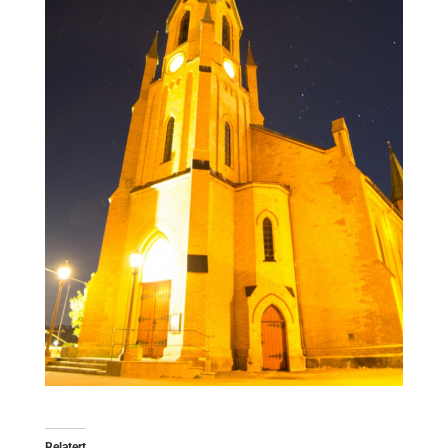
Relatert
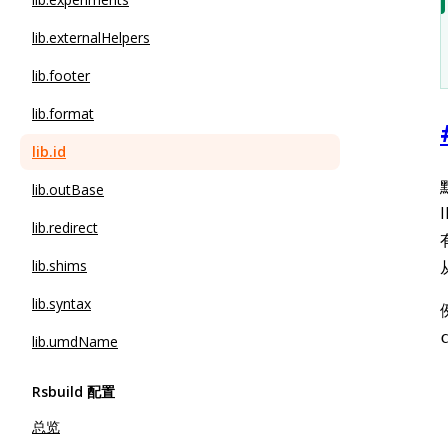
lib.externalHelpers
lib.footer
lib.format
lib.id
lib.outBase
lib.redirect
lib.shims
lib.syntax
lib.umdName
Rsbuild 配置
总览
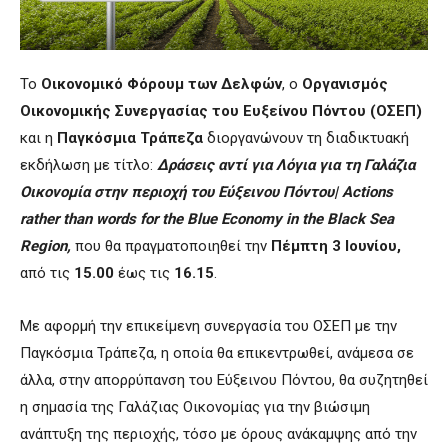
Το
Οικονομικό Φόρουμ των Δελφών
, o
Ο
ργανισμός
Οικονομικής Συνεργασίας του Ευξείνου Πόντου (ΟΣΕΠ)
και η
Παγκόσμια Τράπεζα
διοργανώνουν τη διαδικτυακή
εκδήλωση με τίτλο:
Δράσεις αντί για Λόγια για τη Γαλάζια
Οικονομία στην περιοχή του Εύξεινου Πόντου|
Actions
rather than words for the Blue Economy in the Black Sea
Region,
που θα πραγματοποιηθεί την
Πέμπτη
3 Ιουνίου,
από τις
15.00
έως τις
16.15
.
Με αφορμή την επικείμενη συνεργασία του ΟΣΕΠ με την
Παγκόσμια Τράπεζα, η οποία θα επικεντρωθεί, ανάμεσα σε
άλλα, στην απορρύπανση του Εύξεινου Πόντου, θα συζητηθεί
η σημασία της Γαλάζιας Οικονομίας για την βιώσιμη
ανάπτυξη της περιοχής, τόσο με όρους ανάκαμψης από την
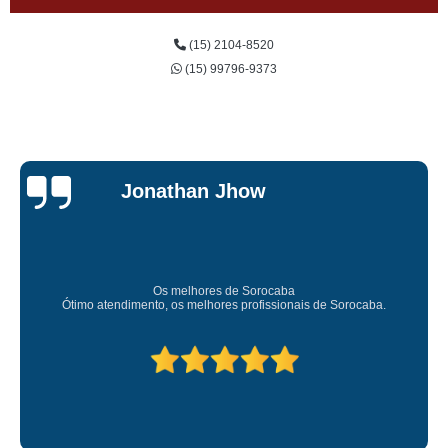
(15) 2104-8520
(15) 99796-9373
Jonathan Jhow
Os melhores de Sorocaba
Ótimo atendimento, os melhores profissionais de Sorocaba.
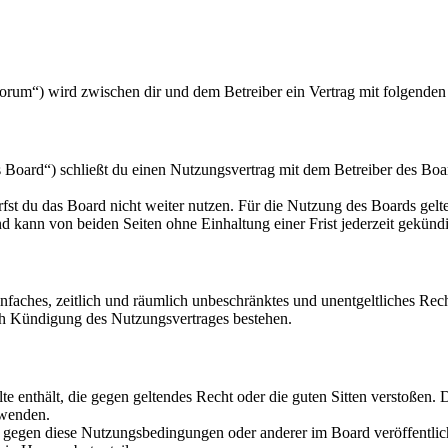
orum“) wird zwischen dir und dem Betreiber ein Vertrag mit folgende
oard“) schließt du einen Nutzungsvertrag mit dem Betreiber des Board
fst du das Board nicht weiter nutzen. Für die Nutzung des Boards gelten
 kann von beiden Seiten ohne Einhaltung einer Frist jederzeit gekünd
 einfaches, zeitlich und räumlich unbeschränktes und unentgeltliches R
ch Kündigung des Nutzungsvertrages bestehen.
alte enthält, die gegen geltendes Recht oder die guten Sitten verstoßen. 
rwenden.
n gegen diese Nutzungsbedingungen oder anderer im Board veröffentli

...

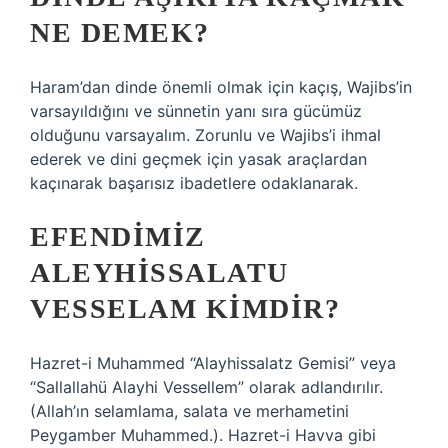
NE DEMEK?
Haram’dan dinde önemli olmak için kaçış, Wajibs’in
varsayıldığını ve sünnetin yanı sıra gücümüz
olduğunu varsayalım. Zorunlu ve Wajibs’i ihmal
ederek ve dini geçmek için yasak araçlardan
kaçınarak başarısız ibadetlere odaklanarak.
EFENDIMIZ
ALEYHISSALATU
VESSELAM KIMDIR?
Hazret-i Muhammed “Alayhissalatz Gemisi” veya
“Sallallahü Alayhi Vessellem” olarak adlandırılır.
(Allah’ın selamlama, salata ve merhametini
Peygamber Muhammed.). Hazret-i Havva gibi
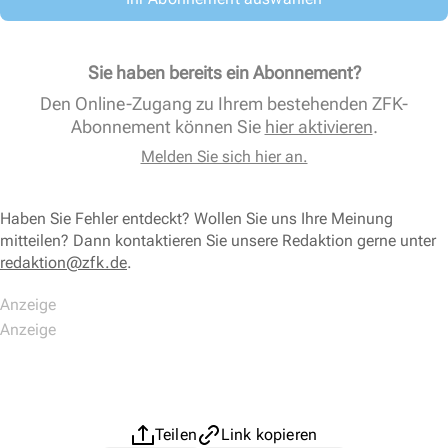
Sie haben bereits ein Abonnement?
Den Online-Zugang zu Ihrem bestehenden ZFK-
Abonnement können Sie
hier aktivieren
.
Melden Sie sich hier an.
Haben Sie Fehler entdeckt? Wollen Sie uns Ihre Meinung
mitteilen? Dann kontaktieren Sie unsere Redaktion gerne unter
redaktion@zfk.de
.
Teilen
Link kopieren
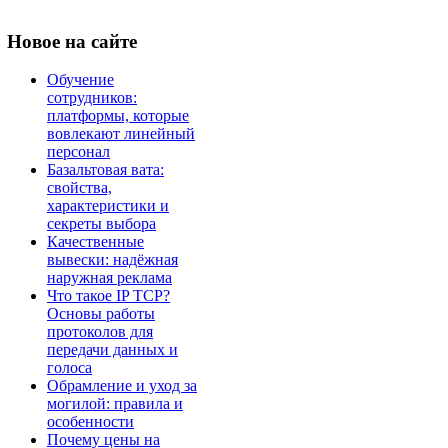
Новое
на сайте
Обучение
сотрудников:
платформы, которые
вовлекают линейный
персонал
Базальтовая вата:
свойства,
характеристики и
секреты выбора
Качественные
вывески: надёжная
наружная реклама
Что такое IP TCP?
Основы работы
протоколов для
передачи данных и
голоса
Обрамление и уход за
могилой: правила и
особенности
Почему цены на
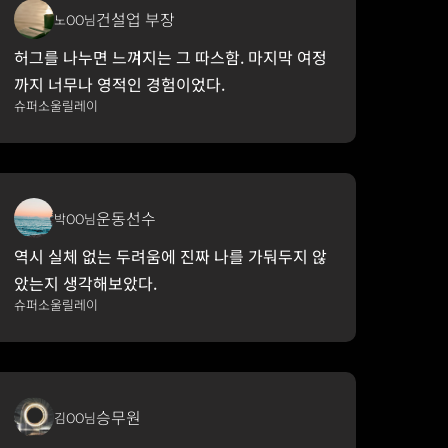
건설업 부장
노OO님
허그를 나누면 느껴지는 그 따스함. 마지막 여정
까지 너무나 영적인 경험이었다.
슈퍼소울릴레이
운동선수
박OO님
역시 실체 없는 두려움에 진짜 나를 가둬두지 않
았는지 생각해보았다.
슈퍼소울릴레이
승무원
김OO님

Exercise brief >> From the records above, print exactly the lines that run from the line with "Haram’dan dinde önemli" to the line with "(Allah’ın selamlama, salata ve merhametini", inclusive.

Reply >>
Haram’dan dinde önemli olmak için kaçış, Wajibs’in
varsayıldığını ve sünnetin yanı sıra gücümüz
olduğunu varsayalım. Zorunlu ve Wajibs’i ihmal
ederek ve dini geçmek için yasak araçlardan
kaçınarak başarısız ibadetlere odaklanarak.
EFENDIMIZ
ALEYHISSALATU
VESSELAM KIMDIR?
Hazret-i Muhammed “Alayhissalatz Gemisi” veya
“Sallallahü Alayhi Vessellem” olarak adlandırılır.
(Allah’ın selamlama, salata ve merhametini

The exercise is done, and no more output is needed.